=== Goal of the exercise ===
From the data that follows, copy every line with the string "JOURNEY".

=== Records supplied ===
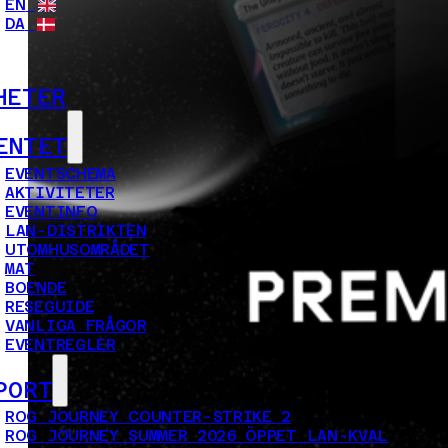
EN
DA
HETER
ENTET
EVENTSCHEMA
AKTIVITETER
EVENTINFO
LAN-DISTRIKTEN
UTOMHUSOMRÅDET
MAT
BOENDE
RESEGUIDE
VANLIGA FRÅGOR
EVENTREGLER
PORT
ROG JOURNEY COUNTER-STRIKE 2
ROG JOURNEY SUMMER 2026 ÖPPET LAN-KVAL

=== Result of the exercise ===
ROG JOURNEY COUNTER-STRIKE 2
ROG JOURNEY SUMMER 2026 ÖPPET LAN-KVAL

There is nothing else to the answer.